Facebook Twitter



In the aftermath of the U.S. missile attack on Saddam Hussein's intelligence headquarters in Iraq this past weekend - in response to a plot to assassinate former President George Bush - questions are being raised about whether the attack was appropriate and what, if anything, was accomplished.

Clearly, the impact of 23 Tomahawk cruise missiles, each with a half-ton warhead, must have caused considerable damage to the headquarters in downtown Baghdad, but it's doubtful the barrage crippled Iraq's far-flung intelligence capacity, despite President Clinton's claim.In fact, the compound, with its collection of sophisticated equipment, had been destroyed during the Gulf War and was subsequently rebuilt. No doubt the same thing will happen once more.

Experts note that the strength of any intelligence service is not in a particular building, it's in the people who operate it. Since the attack was purposely timed in the middle of the night to reduce casualties, most of Iraq's intelligence leaders probably escaped with their lives.

And while the assault was designed to "send a message" to Saddam, the effect is unlikely to cause Iraq to give up its support of terrorist operations. In a desire for revenge, the opposite might be true. If a crushing defeat in the Gulf War, including a destructive aerial bombardment, did not deflate Saddam, a single missile barrage is hardly the answer, either.

The example of Israel is food for thought. For decades, the Israeli policy has always been to answer terrorist attacks with massive military firepower against guerrilla bases and Palestinian refugee camps alike. Yet the tough retaliation policy has not stopped frequent guerrilla strikes against Israel.

Iraq can be expected to appeal for sympathy as an innocent victim of U.S. aggression and may receive some support in the Middle East where a current of Arab resentment against the West still runs deep.

The U.S. missile barrage also has caused painful questions to be asked even by America's friends in the region who were part of the Gulf War alliance. The first response of friend and foe alike has been to ask: "Why the swift attack against Iraq, yet the failure to help Muslims in Bosnia? The United States has a double standard when it comes to Muslims."

All the protests in the world that the two situations are not comparable are not going to convince many Arabs.

Yet having noted all these negatives, it is difficult to fault Clinton for lashing back at Iraq.

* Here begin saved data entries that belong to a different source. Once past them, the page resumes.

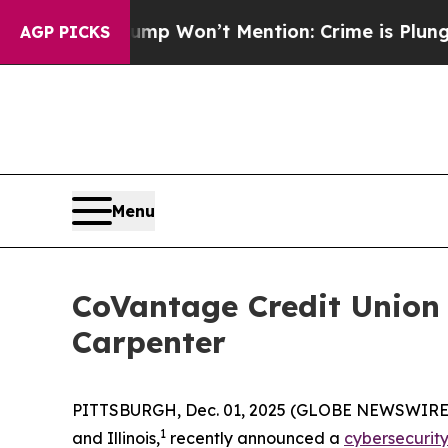
News Trump Won’t Mention: Crime is Plunging, b
AGP PICKS
Menu
CoVantage Credit Union
Carpenter
PITTSBURGH, Dec. 01, 2025 (GLOBE NEWSWIRE) -- 
1
and Illinois,
recently announced a
cybersecurity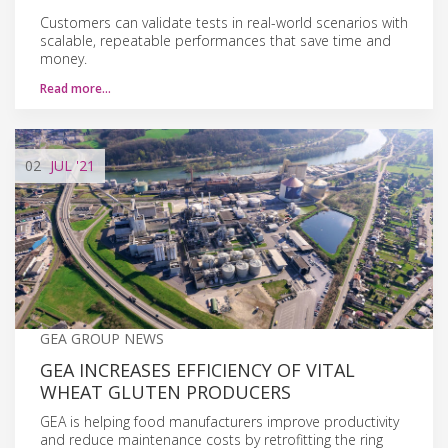
Customers can validate tests in real-world scenarios with
scalable, repeatable performances that save time and
money.
Read more…
02
JUL
'21
GEA GROUP NEWS
GEA INCREASES EFFICIENCY OF VITAL
WHEAT GLUTEN PRODUCERS
GEA is helping food manufacturers improve productivity
and reduce maintenance costs by retrofitting the ring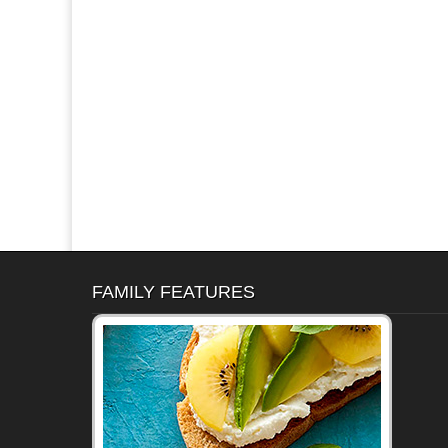
FAMILY FEATURES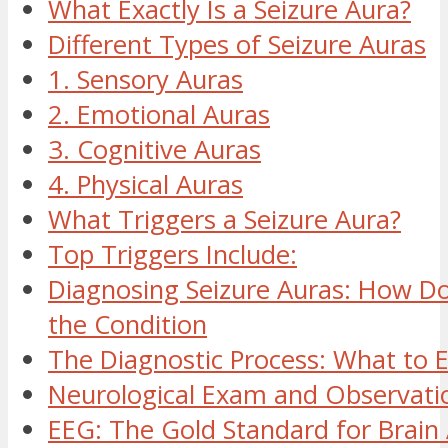
What Exactly Is a Seizure Aura?
Different Types of Seizure Auras
1. Sensory Auras
2. Emotional Auras
3. Cognitive Auras
4. Physical Auras
What Triggers a Seizure Aura?
Top Triggers Include:
Diagnosing Seizure Auras: How Do
the Condition
The Diagnostic Process: What to 
Neurological Exam and Observati
EEG: The Gold Standard for Brain 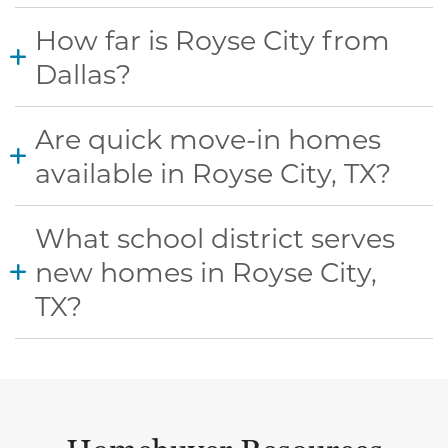
How far is Royse City from
Dallas?
Are quick move-in homes
available in Royse City, TX?
What school district serves
new homes in Royse City,
TX?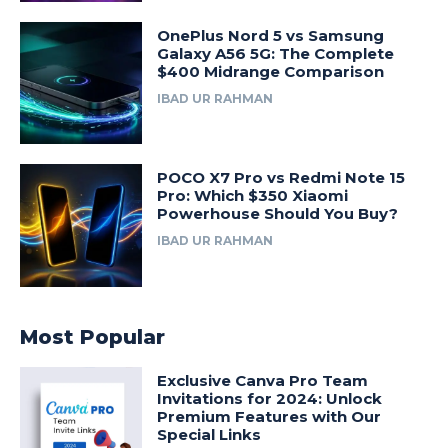
OnePlus Nord 5 vs Samsung
Galaxy A56 5G: The Complete
$400 Midrange Comparison
IBAD UR RAHMAN
POCO X7 Pro vs Redmi Note 15
Pro: Which $350 Xiaomi
Powerhouse Should You Buy?
IBAD UR RAHMAN
Most Popular
Exclusive Canva Pro Team
Invitations for 2024: Unlock
Premium Features with Our
Special Links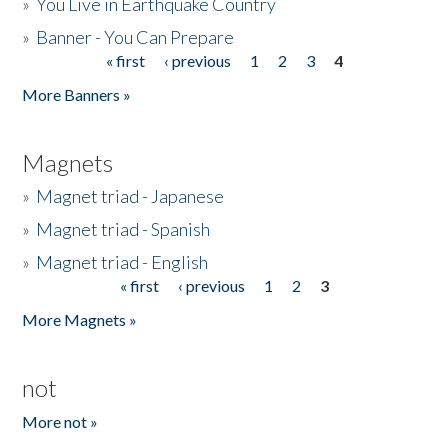
»
You Live in Earthquake Country
»
Banner - You Can Prepare
« first
‹ previous
1
2
3
4
Pages
More Banners »
Magnets
»
Magnet triad - Japanese
»
Magnet triad - Spanish
»
Magnet triad - English
« first
‹ previous
1
2
3
Pages
More Magnets »
not
More not »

This was not a knee-jerk reaction. Evidence was carefully gathered and it seems clear that there was indeed a plot against Bush's life when he visited Kuwait this past April. True, the would-be assassination was inept and never got off the ground and 14 plotters are now on trial for their lives in Kuwait.

The United States could have ignored the botched plot. But a would-be attempt on the life of an American ex-president, financed and directed by a foreign government, cannot be lightly dismissed, no matter how bungling the plotters.

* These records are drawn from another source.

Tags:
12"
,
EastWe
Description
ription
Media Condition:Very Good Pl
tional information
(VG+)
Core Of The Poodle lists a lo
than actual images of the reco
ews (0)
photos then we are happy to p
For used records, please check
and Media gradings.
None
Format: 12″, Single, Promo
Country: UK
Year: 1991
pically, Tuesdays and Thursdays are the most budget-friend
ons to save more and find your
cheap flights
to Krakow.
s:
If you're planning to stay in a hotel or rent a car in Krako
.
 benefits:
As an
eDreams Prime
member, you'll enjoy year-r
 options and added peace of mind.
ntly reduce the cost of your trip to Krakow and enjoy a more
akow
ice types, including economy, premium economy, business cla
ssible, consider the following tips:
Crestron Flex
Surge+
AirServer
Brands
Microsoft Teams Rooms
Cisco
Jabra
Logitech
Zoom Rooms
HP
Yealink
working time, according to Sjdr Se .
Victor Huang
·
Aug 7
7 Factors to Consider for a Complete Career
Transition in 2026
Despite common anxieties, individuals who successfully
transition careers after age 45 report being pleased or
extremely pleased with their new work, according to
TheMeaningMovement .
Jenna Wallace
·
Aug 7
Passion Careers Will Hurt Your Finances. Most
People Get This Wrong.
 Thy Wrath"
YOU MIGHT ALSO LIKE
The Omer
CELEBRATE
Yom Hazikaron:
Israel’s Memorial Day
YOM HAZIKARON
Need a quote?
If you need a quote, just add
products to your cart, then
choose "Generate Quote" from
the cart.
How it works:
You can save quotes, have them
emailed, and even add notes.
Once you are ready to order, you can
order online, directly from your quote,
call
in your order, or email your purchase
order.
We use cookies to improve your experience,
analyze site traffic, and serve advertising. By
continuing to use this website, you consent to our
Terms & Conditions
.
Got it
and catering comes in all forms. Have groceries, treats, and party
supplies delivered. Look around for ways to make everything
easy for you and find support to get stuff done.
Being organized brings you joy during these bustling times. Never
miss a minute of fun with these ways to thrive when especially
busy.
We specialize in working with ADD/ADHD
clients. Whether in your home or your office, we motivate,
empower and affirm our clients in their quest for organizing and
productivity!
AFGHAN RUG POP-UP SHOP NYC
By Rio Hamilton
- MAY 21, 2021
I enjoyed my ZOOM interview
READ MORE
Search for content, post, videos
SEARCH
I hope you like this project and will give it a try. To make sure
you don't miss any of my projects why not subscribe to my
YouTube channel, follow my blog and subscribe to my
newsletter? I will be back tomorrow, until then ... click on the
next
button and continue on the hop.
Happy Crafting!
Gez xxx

Iraq is already under world sanctions, but is slowly rebuilding its civilian and military facilities despite the embargo. Aside from some show of force, a public "statement," so to speak, there were few other options to make American displeasure and anger shown.

One final comment. Some people have wondered if Clinton might have used the opportunity to bolster his personal popularity, taking a page out of Bush's experience in seeing his political standing soar after the Gulf War. Polls show the American people heavily approve the missile strike against Iraq.

But Clinton administration officials deny any such considerations entered into the decision and it would be churlish to think otherwise. Americans may not always agree with a commander-in-chief's decision. But when a president - any president - takes the awesome step to use military force, domestic politics must always be set aside.